Finalmente sacamos al bebé del coche, aún dormía. Era una niña de seis semanas
de edad, aproximadamente. Encontramos, en su ropa, diez mil francos en oro, sí,
diez mil francos en oro, qué papá ahorró para su dote. Por consiguiente, no era
un niño de gente pobre, pero, quizás, el niño de algún noble y una campesina
del pueblo... o quizás... hicimos mil suposiciones y nunca supimos
algo... ni una pista. El perro mismo, no fue reconocido por nadie. Era un
extraño en la comarca. De todos modos, la persona que tocó tres veces a
nuestra puerta conocía bien a mis padres, para haberlos elegidos de ese
modo.
Así es como, la Señorita Perla entró, a la edad de seis semanas, en la casa de
los Chantal.
Sólo más
tarde se le llamó Señorita Perla. Fue bautizada al principio: “María, Simona,
Clara”. Clara más adelante le serviría como nombre de pila.
Puedo
asegurarte que nuestra vuelta al comedor fue muy divertida, con la criatura
despierta que miraba las personas y luces a su alrededor con ojos grandes,
azules y curiosos.
Nos sentamos a la
mesa y se repartió el pastel. Yo fui el rey, y tomé por Reina a la Señorita
Perla, así como usted, ahora. Ella no se dio cuenta, ese día, del honor que le
hacíamos.
Así, la niña fue
adoptada y criada en la familia. Ella creció, los años volaron. Era paciente,
dulce y obediente. Todo el mundo la amaba tanto que la habrían mimado
abominablemente si mi madre no lo hubiese impedido.
Mi madre era una
mujer de disciplina y gran respeto a las distinciones jerárquicas.
Consintió en tratar a la pequeña Clara como a sus propios hijos, pero trataba,
no obstante, que la distancia que nos separaba fuera bien marcada y la
situación bien establecida.
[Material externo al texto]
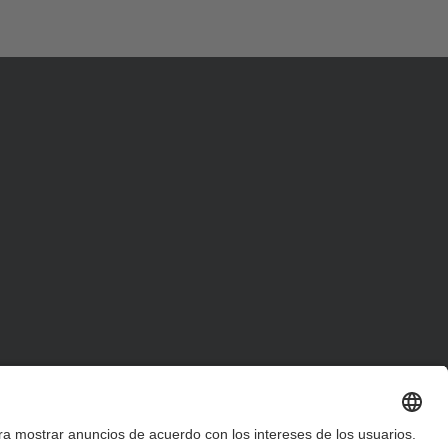
d
a
…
Por consiguiente, en cuanto la niña pudo
comprender, le hizo conocer su historia y le hizo penetrar, dulcemente,
tiernamente, en la mente de la pequeña que, para los Chantal, ella era una hija
adoptada, acogida, pero no obstante, una extraña.
Clara entendió la
situación con una inteligencia singular y con un instinto sorprendente; y supo
tomar y guardar el lugar que le habían asignado, con tanto tacto, gracia y
bondad que emocionaba a mi padre hasta hacerlo llorar.
Mi madre misma se
emocionó tanto por la gratitud apasionada y la devoción un poco tímida de esta
amable y tierna criatura que ella comenzó llamándola: 'Mi hija.' A veces,
cuando la pequeña había hecho alguna cosa buena, mi madre levantaba sus lentes
sobre su frente, algo que indicó siempre una emoción en ella, y repetía:
— Pero si es una
perla, una verdadera perla, esta niña.
Este nombre
se quedó para la pequeña Clara y vino a ser y permaneció para nosotros como la
Señorita Perla.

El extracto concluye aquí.